- 47
Kees van Dongen
Description
- Kees van Dongen
- Leila
- Oil on canvas
- 76 3/4 by 51 3/8 in.
- 195 by 130 cm
Provenance
Acquired from the above by the present owner in 1968
Exhibited
Paris, Musée National d'Art Moderne & Rotterdam, Museum Boijmans, Van Dongen, 1967-68, no. 101, illustrated in the catalogue
Paris, Musée d'Art Moderne de la Ville de Paris, Van Dongen, Le Peintre, 1877-1968, 1990, n.n, illustrated in color in the catalogue
Monaco, Nouveau Musée National; Montreal, Musée des Beaux-Arts & Rotterdam, Museum Boijmans Van Beuningen, Kees van Dongen, 2008-09, no. 192, illustrated in color in the catalogue
Catalogue Note
The extraordinary palette of cobalt blues and brick reds used instead of conventional flesh-tones in the present work is a definitive element of van Dongen's early works. Van Dongen's penchant for a red-dominated palette is well-known, and the impact of the color is evident in Leila. Matisse had also recognized the expressive and lyrical potential of using red skin-tones for the figures in his Music and Dance compositions, and Van Dongen may have had these pictures in mind when he completed the present work around the same time. But as John Klein explained in a recent exhibition catalogue, Van Dongen's insistence on the color appealed to audiences otherwise unreceptive to avant-garde art: "In his portraits and female nudes from this long Fauve period, Van Dongen uses the colour red liberally and voluptuously, as a signifier of ardour, sex, and blood. Flooding the faces and bodies of Egyptians or Moroccans, it also signifies the exotic....When Matisse disingenuously placed all the weight of Fauvism on a single colour, it would not be surprising if he were making a covert reference to Van Dongen's reddish predilections. But by his extravagant deployment of red, Van Dongen was not vitiating its attention-getting effect — he was doing for Fauvism what Matisse and the others, too restless, and too devoted to the necessity of self-expression in their work, would not. He was ... mak[ing] Fauve style accessible...with an appeal beyond the narrow confines of the avant-garde" (quoted in J. Klein,“Van Dongen, Postmodern Fauve” in Van Dongen, 2008-09, p. 223). And surely this bold picture beckons the attention of those well beyond the reach of any individual artistic movement.
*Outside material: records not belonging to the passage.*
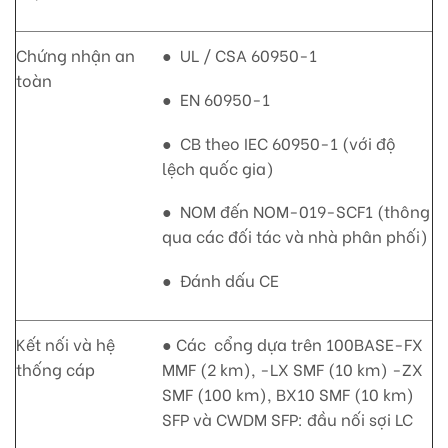
Chứng nhận an
● UL / CSA 60950-1
toàn
● EN 60950-1
● CB theo IEC 60950-1 (với độ
lệch quốc gia)
● NOM đến NOM-019-SCF1 (thông
qua các đối tác và nhà phân phối)
● Đánh dấu CE
Kết nối và hệ
● Các cổng dựa trên 100BASE-FX
thống cáp
MMF (2 km), -LX SMF (10 km) -ZX
SMF (100 km), BX10 SMF (10 km)
SFP và CWDM SFP: đầu nối sợi LC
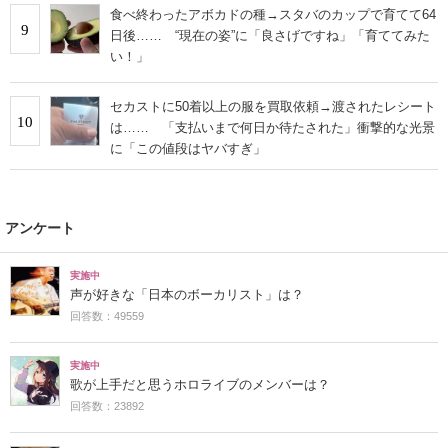
食べ終わったアボカドの種→スタバのカップで育てて64
9
日後…… “現在の姿”に「良さげですね」「育ててみた
い！」
セカストに50着以上の服を買取依頼→渡されたレシート
10
は…… 「支払いまで何日か待たされた」衝撃的な光景
に「この値段はヤバすぎ」
アンケート
実施中
声が好きな「日本のボーカリスト」は？
回答数：49559
実施中
歌が上手だと思うホロライブのメンバーは？
回答数：23892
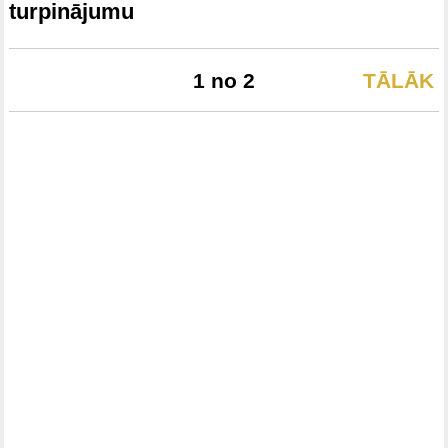
turpinājumu
1 no 2
TĀLĀK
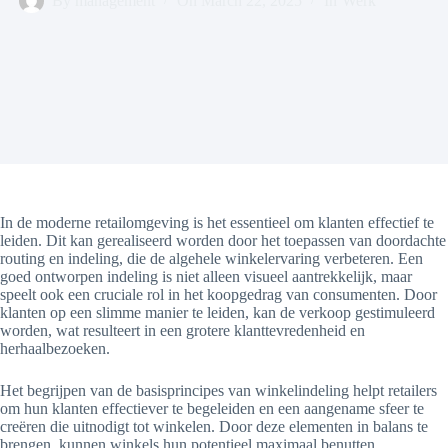
By
management
On
March 22, 2025
In
Werk
In de moderne retailomgeving is het essentieel om klanten effectief te
leiden. Dit kan gerealiseerd worden door het toepassen van doordachte
routing en indeling, die de algehele winkelervaring verbeteren. Een
goed ontworpen indeling is niet alleen visueel aantrekkelijk, maar
speelt ook een cruciale rol in het koopgedrag van consumenten. Door
klanten op een slimme manier te leiden, kan de verkoop gestimuleerd
worden, wat resulteert in een grotere klanttevredenheid en
herhaalbezoeken.
Het begrijpen van de basisprincipes van winkelindeling helpt retailers
om hun klanten effectiever te begeleiden en een aangename sfeer te
creëren die uitnodigt tot winkelen. Door deze elementen in balans te
brengen, kunnen winkels hun potentieel maximaal benutten.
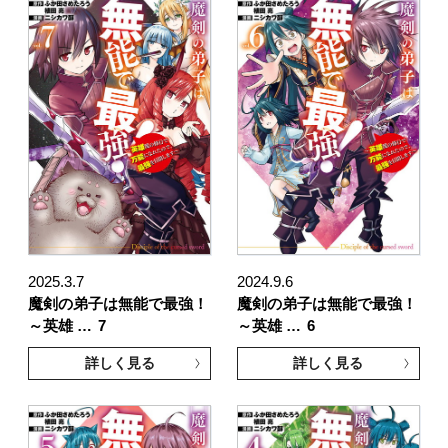
2025.3.7
2024.9.6
魔剣の弟子は無能で最強！
魔剣の弟子は無能で最強！
～英雄 …
7
～英雄 …
6
詳しく見る
詳しく見る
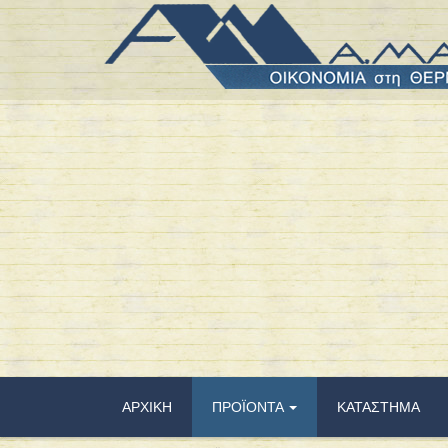
ΑΡΧΙΚΗ
ΠΡΟΪΟΝΤΑ
ΚΑΤΑΣΤΗΜΑ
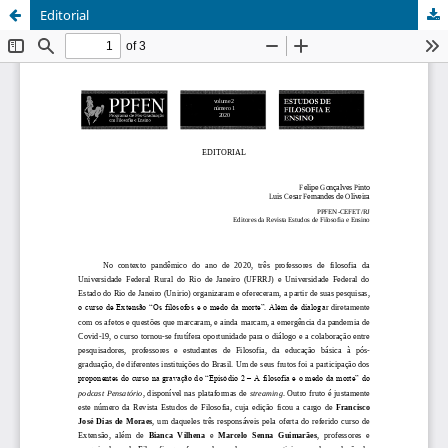
Editorial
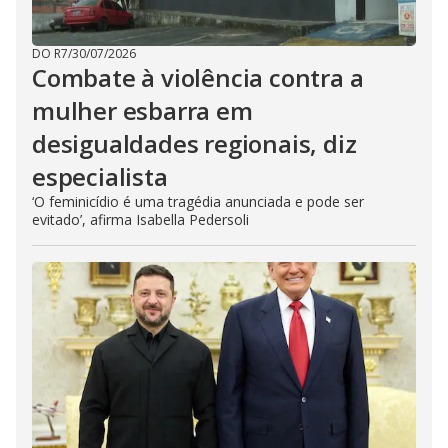
DO R7
/
30/07/2026
Combate à violência contra a
mulher esbarra em
desigualdades regionais, diz
especialista
‘O feminicídio é uma tragédia anunciada e pode ser
evitado’, afirma Isabella Pedersoli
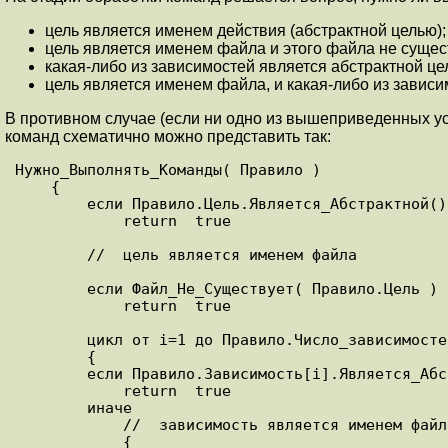
цель является именем действия (абстрактной целью);
цель является именем файла и этого файла не сущес
какая-либо из зависимостей является абстрактной це
цель является именем файла, и какая-либо из завис
В противном случае (если ни одно из вышеприведенных у
команд схематично можно представить так:
Нужно_Выполнять_Команды( Правило )

    {

        если Правило.Цель.Является_Абстрактной()

            return  true

        //  цель является именем файла

        если Файл_Не_Существует( Правило.Цель )

            return  true

        цикл от i=1 до Правило.Число_зависимостей

        {

        если Правило.Зависимость[i].Является_Абстрактной()

            return  true

        иначе

            //  зависимость является именем файла

            {
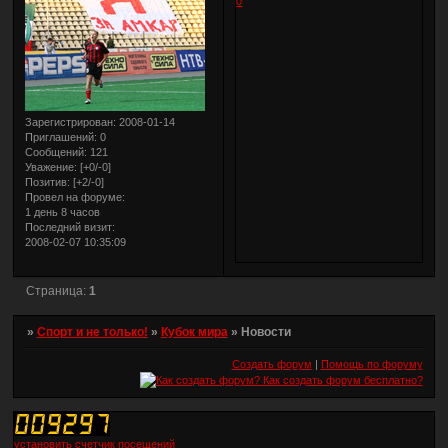
0
Зарегистрирован
: 2008-01-14
Приглашений:
0
Сообщений:
121
Уважение:
[+0/-0]
Позитив:
[+2/-0]
Провел на форуме:
1 день 8 часов
Последний визит:
2008-02-07 10:35:09
Страница:
1
»
Спорт и не только!
»
Кубок мира
»
Новости
Создать форум
|
Помощь по форуму
установить счетчик посещений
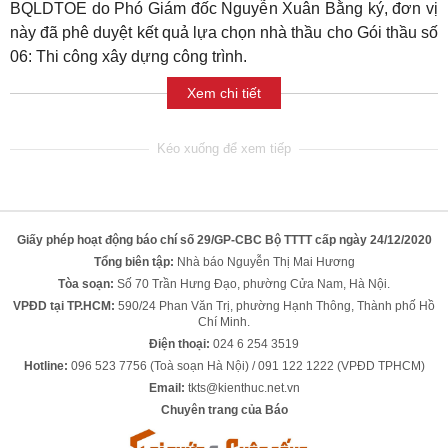
BQLDTOE do Phó Giám đốc Nguyễn Xuân Bằng ký, đơn vị
này đã phê duyệt kết quả lựa chọn nhà thầu cho Gói thầu số
06: Thi công xây dựng công trình.
Xem chi tiết
Giấy phép hoạt động báo chí số 29/GP-CBC Bộ TTTT cấp ngày 24/12/2020
Tổng biên tập:
Nhà báo Nguyễn Thị Mai Hương
Tòa soạn:
Số 70 Trần Hưng Đạo, phường Cửa Nam, Hà Nội.
VPĐD tại TP.HCM:
590/24 Phan Văn Trị, phường Hạnh Thông, Thành phố Hồ
Chí Minh.
Điện thoại:
024 6 254 3519
Hotline:
096 523 7756 (Toà soạn Hà Nội) / 091 122 1222 (VPĐD TPHCM)
Email:
tkts@kienthuc.net.vn
Chuyên trang của Báo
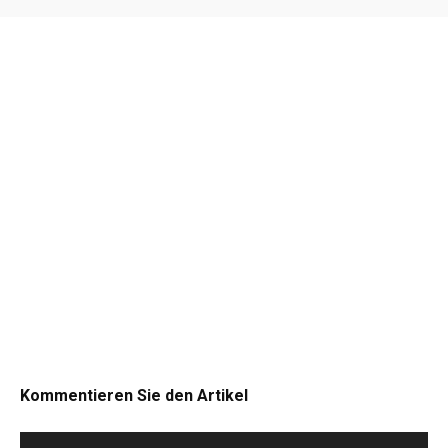
Kommentieren Sie den Artikel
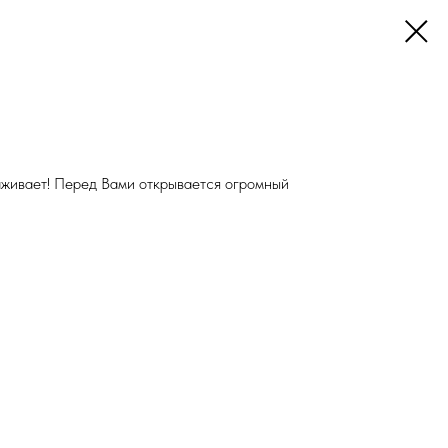
аживает! Перед Вами открывается огромный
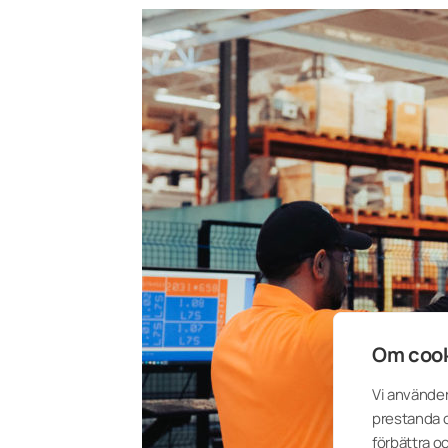
Om cook
Vi använder
prestanda o
förbättra o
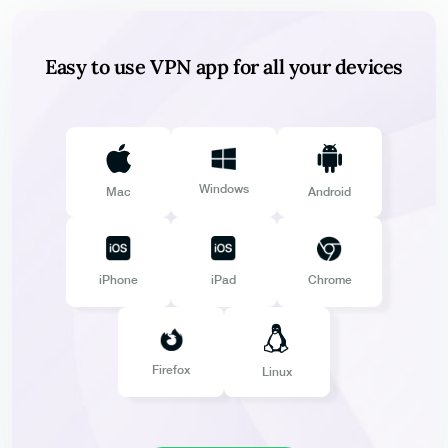
Easy to use VPN app for all your devices
Windows
Mac
Android
iPhone
iPad
Chrome
Firefox
Linux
In addition to Matisse, van Dongen may have been influenced by the celebrated Florentine Renaissance painter, Giotto di Bondone. While there is no discernable setting for the figure in the present work, the stark cobalt blue background adorned with stars is reminiscent of the ceiling Giotto painted in the Cappella degli Scrovegni (also known as the Arena Chapel), a church in Padua Veneto, Italy. Arguably one of the most important masterpieces of Western art, Giotto adorned the interior of this building with floor to ceiling frescos with an illustrated history of the Virgin Mary. Giotto painted the ceiling a magnificent blue as if to emulate the sky, and adorned it with gold-leaf stars. Van Dongen here invokes this art historical wonder as a backdrop for his startlingly modern portrait.